What you are asked to do: Make an exact copy of all the entries, but do not reproduce the pictures.

--- Exercise input Enclosed Below ---

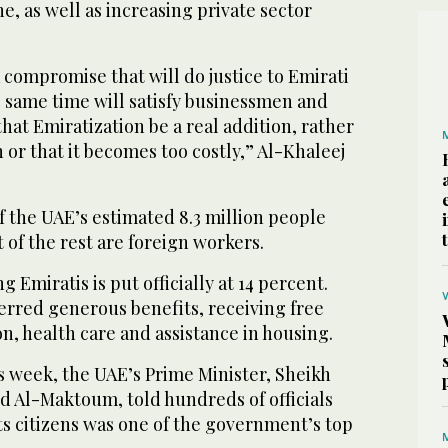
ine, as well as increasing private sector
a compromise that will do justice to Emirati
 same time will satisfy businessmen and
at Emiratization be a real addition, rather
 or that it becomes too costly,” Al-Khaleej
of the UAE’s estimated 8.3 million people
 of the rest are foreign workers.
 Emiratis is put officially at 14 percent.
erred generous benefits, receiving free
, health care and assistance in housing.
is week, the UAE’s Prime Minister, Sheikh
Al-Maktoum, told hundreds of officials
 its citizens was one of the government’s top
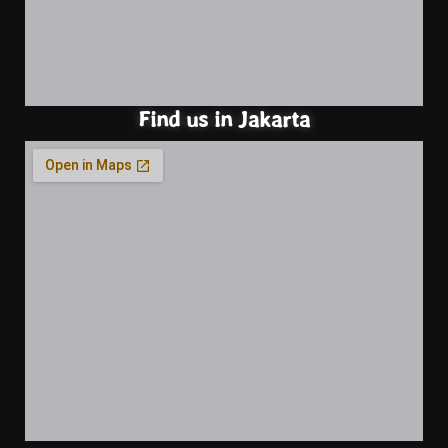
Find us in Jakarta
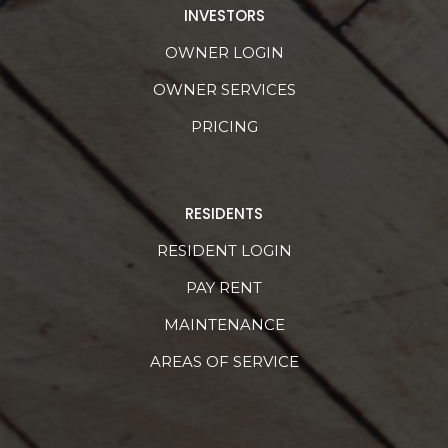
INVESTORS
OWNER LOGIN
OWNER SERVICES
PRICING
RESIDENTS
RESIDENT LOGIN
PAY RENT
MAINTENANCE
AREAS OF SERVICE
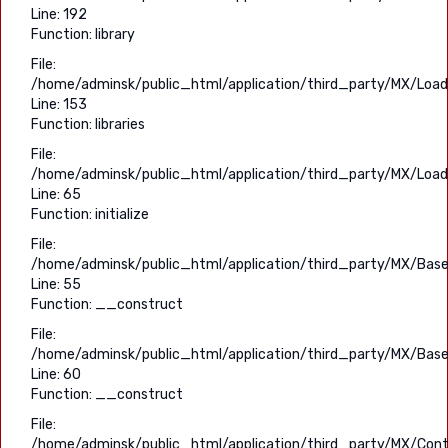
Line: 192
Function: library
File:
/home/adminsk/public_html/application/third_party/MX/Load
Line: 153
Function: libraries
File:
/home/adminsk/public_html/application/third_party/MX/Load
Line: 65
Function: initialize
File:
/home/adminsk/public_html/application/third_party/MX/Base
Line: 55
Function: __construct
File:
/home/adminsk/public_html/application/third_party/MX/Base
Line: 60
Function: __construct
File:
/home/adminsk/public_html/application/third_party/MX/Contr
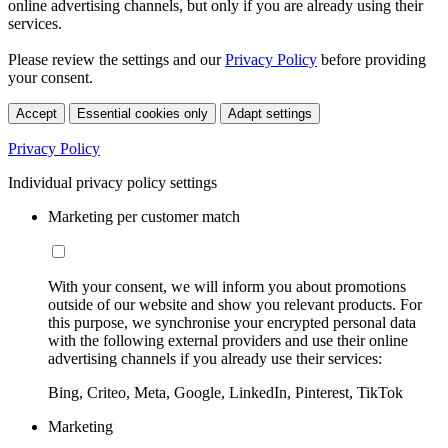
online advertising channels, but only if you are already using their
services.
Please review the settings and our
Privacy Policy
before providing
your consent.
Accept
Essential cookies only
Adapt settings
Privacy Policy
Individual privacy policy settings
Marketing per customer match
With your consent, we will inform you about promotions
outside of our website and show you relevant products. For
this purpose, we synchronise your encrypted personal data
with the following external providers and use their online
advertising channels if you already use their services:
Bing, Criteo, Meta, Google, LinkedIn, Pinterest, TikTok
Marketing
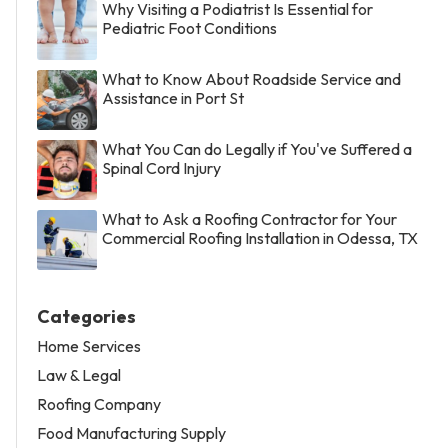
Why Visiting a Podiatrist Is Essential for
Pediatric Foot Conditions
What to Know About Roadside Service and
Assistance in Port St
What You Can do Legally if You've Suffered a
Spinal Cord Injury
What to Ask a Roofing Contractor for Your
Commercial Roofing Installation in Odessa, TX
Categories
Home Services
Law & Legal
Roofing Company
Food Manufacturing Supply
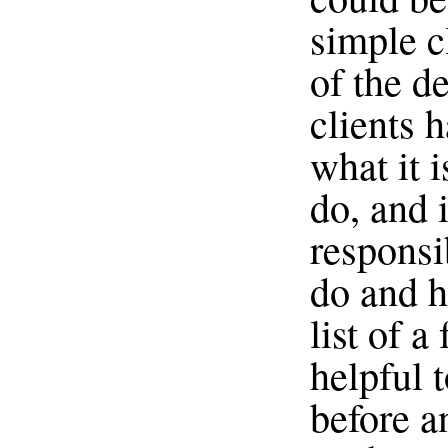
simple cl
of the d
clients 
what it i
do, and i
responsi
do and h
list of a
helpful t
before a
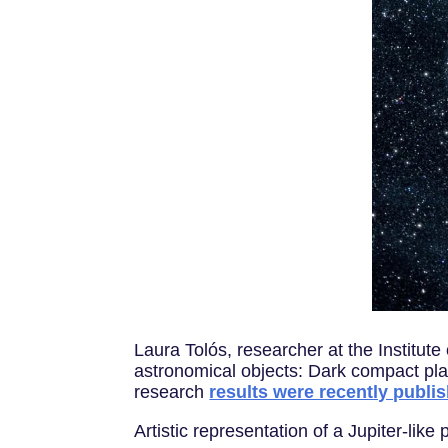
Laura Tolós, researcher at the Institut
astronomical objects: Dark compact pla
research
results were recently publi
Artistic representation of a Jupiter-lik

--- End of Enclosed Exercise input ---

Task solution:
ine, as well as increasing private sector
a compromise that will do justice to Emirati
 same time will satisfy businessmen and
at Emiratization be a real addition, rather
 or that it becomes too costly,” Al-Khaleej
of the UAE’s estimated 8.3 million people
 of the rest are foreign workers.
 Emiratis is put officially at 14 percent.
erred generous benefits, receiving free
, health care and assistance in housing.
is week, the UAE’s Prime Minister, Sheikh
Al-Maktoum, told hundreds of officials
 its citizens was one of the government’s top
Find us in Jakarta
INVESTORS
OWNER LOGIN
OWNER SERVICES
PRICING
RESIDENTS
RESIDENT LOGIN
PAY RENT
MAINTENANCE
AREAS OF SERVICE
Line: 192
Function: library
File:
/home/adminsk/public_html/application/third_party/MX/Load
Line: 153
Function: libraries
File:
/home/adminsk/public_html/application/third_party/MX/Load
Line: 65
Function: initialize
File:
/home/adminsk/public_html/application/third_party/MX/Base
Line: 55
Function: __construct
File:
/home/adminsk/public_html/application/third_party/MX/Base
Line: 60
Function: __construct
File:
/home/adminsk/public_html/application/third_party/MX/Contr
online advertising channels, but only if you are already using their
services.
Please review the settings and our
Privacy Policy
before providing
your consent.
Accept
Essential cookies only
Adapt settings
Privacy Policy
Individual privacy policy settings
Marketing per customer match
With your consent, we will inform you about promotions
outside of our website and show you relevant products. For
this purpose, we synchronise your encrypted personal data
with the following external providers and use their online
advertising channels if you already use their services:
Bing, Criteo, Meta, Google, LinkedIn, Pinterest, TikTok
Marketing
Why Visiting a Podiatrist Is Essential for
Pediatric Foot Conditions
What to Know About Roadside Service and
Assistance in Port St
What You Can do Legally if You've Suffered a
Spinal Cord Injury
What to Ask a Roofing Contractor for Your
Commercial Roofing Installation in Odessa, TX
Categories
Home Services
Law & Legal
Roofing Company
Food Manufacturing Supply
simple cl
of the d
clients 
what it i
do, and i
responsi
do and h
list of a
helpful t
before a
Laura Tolós, researcher at the Institut
astronomical objects: Dark compact pla
research
results were recently publi
Artistic representation of a Jupiter-lik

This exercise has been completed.